If you are considering taking out a joint mortgage, make sure to keep these tips from broker, Oportfolio, in mind.

1.       Don’t think you have to get married to share a mortgage

Nowadays, you don’t have to be married to get a joint mortgage. However, if you are friends or partners who are co-habiting it can be more difficult to get a mortgage approval than if you are married. Even though it is not important to have the same surname, it is a good idea for each party to seek independent advice before entering into such a serious commitment.

2.       Ensure both parties are able to meet the repayments in the event of divorce or separation

If one party abandons the marital home, the mortgage lender is entitled to insist that the remaining party covers both parts of the mortgage. Even if your name is not on the mortgage and you wish to continue living in the marital home, you are responsible for meeting regular mortgage payments. If you do not keep up payments on your loan in the event of a divorce or separation, the lender is within its rights to evict you from the property.

3.       Inform your mortgage lender immediately if you are divorced, separated or recently widowed

It is crucial to speak to your mortgage lender as soon as possible should your circumstances take a turn for the worst. The majority of lenders will be sympathetic to your case and will offer a payment holiday. In an ideal world, it is easiest to sell the property and split the proceeds. However, in many cases, one person wishes to remain in the marital home, in which case they may need to borrow the equity to buy their partner out and then demonstrate to the lender their ability to afford the repayments on their own. The good news is that often your existing mortgage can stay in place so you do not have to refinance.

4.       Your husband or wife’s credit score may have a detrimental impact on your ability to get a mortgage approval

Before you are married, you will have an individual credit score based on your assets, liabilities and sources of income. When you come to have a joint mortgage, the lender will consider the combined assets and liabilities of both parties before making a decision as to whether or not to approve your loan. In some cases, one spouse may have a worse credit score than the other which could prevent you from getting an approval on your loan. Usually, the lender or broker will recommend that you try to get the loan based only on the credit and income of the individual with the best score. If you choose to do this, you can still have both names listed on the title, which will mean you are still joint homeowners.

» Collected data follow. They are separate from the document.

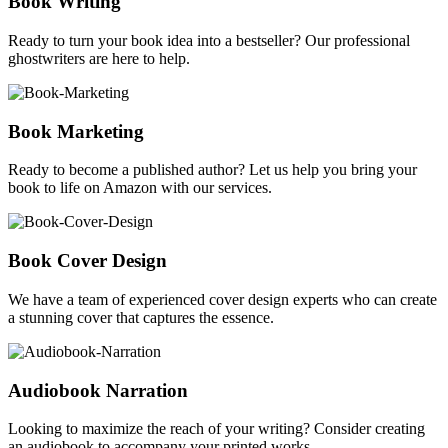
Book Writing
Ready to turn your book idea into a bestseller? Our professional
ghostwriters are here to help.
Book Marketing
Ready to become a published author? Let us help you bring your
book to life on Amazon with our services.
Book Cover Design
We have a team of experienced cover design experts who can create
a stunning cover that captures the essence.
Audiobook Narration
Looking to maximize the reach of your writing? Consider creating
an audiobook to accompany your printed works.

5.       If you wish to add a spouse to an existing mortgage, take account of additional costs

You must contact your lender if you wish to add a new spouse to an existing mortgage. It is a very important financial decision and must be taken seriously. It is a good idea for both parties to seek independent legal advice before entering into such a decision. Bear in mind that there will be additional costs involved, such as arrangement fees and stamp duty fees.

Having a ‘tenants in common’ agreement in place is a sensible idea for couples who are looking to add a new spouse to their mortgage. This ensures that each party gets back what they invest or put in to the property in fair proportions in the event of a divorce.